В спектакле маленького театра «Подиум» из Димитровграда (режиссер В. Казанджан) вдруг возникли эти лица и глаза. Поразительна достоверность их «Пяти вечеров» — от подробностей быта до подробностей поведения. Тамара (О. Троицкая) здесь совсем не «звезда», но точно — работница «Красного треугольника», и в чем-то даже похожа на Зою из бакалеи. Любил, видимо, Ильин женщин одного типа… Социальная точность не отменяет драматизма и точности эмоций, «завернутых» в точный быт. Здесь не забывают выключить рефлектор или вскипятить чайник, и если девочка с телеграфа Катя (И. Коноп-лянова) разулась в прихожей, то и дальше она, даже пьяная, будет входит в комнату только в больших «гостевых» тапках, а Ильин (С. Борисов), звонящий из телефона-автомата, не забудет опустить пятак… И, кажется, даже свет на дверь падает, как в детстве. Театр не берет поэтические «верха» пьесы (Товстоногов ставил спектакль «с волшебством»), но играет точную человеческую историю.
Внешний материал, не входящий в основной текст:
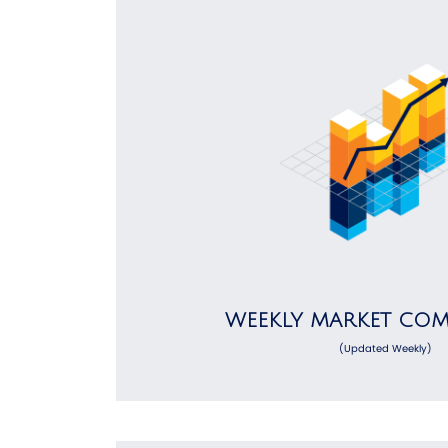
WEEKLY MARKET CO
(Updated Weekly)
«Пять вечеров» Омского Пятого театра (режиссер К. Рехтин) — новогодняя сказка с елочкой и осыпавшимся на улицы серебристым «дождем», который подбирает дворничиха. Лейтмотивом идут гитарные переборы, и песня «По зелёной травушке-муравушке / Да не сыскать растерянных колец…» звучит на разные голоса. Уверенно распевает пошляк Ильин (С. Зубенко), поистаскавшийся по «северам» бабник, которого настигает вдруг любовь — возвращение. Учатся этой песне молодые — Слава (Е. Фоминцев) и превосходная Катя (Е. Заиграева): она абсолютно естественно берет не только аккорды, она берет в мягкие уверенные руки судьбы окружающих.

Это вообще-то был фестиваль «Любимых» (в финале премию «Пять вечеров» — бронзового Володина работы Резо Габриадзе вручили первым исполнительницам роли Кати — Ларисе Малеванной и Эре Зиганшиной).
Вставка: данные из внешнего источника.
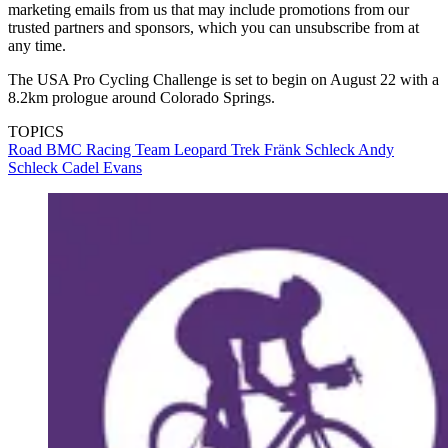
marketing emails from us that may include promotions from our
trusted partners and sponsors, which you can unsubscribe from at
any time.
The USA Pro Cycling Challenge is set to begin on August 22 with a
8.2km prologue around Colorado Springs.
TOPICS
Road
BMC Racing Team
Leopard Trek
Fränk Schleck
Andy
Schleck
Cadel Evans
Спектакль молодой В. Родионовой (Центр драматургии и режиссуры А. Казанцева и М. Рощина) — оказался попыткой поставить Володина в стилистике корпоратива. То, что когда-то было парком культуры, стало попсовым мутным потоком с летающим черным демоном и невнятными куплетами. Спектакль гремит и мигает, по-моему, теряя всякий смысл. На обсуждении парадоксальным образом мнения разделились: старшее поколение приняло «корпоративную» стилистику, молодое (на которое, собственно, рассчитан спектакль) — нет.

Вторые «Любимые» Ярославского театр им. Волкова (режиссер С. Пускепалис) тоже призваны прежде всего удивить. Перенесенные в сегодняшний день, помещенные в замысловатую декорацию — арену, сложенную из пазлов, герои спектакля пробалтывают Володина «своими словами», замусоривают точно и лаконично написанные фразы… В этом спектакле неточно почти все. Ну, например, всем известная «Перегородка» заканчивается тем, что пожилая Женщина на наших глазах выламывает доски из проема двери и обнаруживает, что ее сестра, с которой они построили перегородку, — умерла… И как объяснить, что володинская перегородка, на которую не было справки, — не физический объект, что ее нельзя снести? А если можно — это уже не Володин… Его перегородки между людьми снести нельзя… Потому что когда их воздвигали, не взяли справку…

Третьи «Любимые» сыграл Хабаровский ТЮЗ (режиссер К. Кучикин). Люди и куклы — маленькие болванчики… мелодии Камчатки 1960-х… девушки в мини… Спектакль-ретро, идущий легкими поэтическими ходами прямиком к трагедии, к смерти Кати — лучезарной красотки, всё смеявшейся и танцевавшей… Это спектакль атмосферы и опять-таки «несегодняшних» чистых лиц и глаз.

Сегодняшнему театру очень трудно брать володинские ноты. Кажется, инструменты делают теперь только в далеких провинциальных городах. Не потому что там вода мокрее, а потому что жизнь еще похожа там на ту, «староукладную», где порядочность означает порядочность и ничего больше, а любовь — это любовь, а не «легкая доступность ко мне».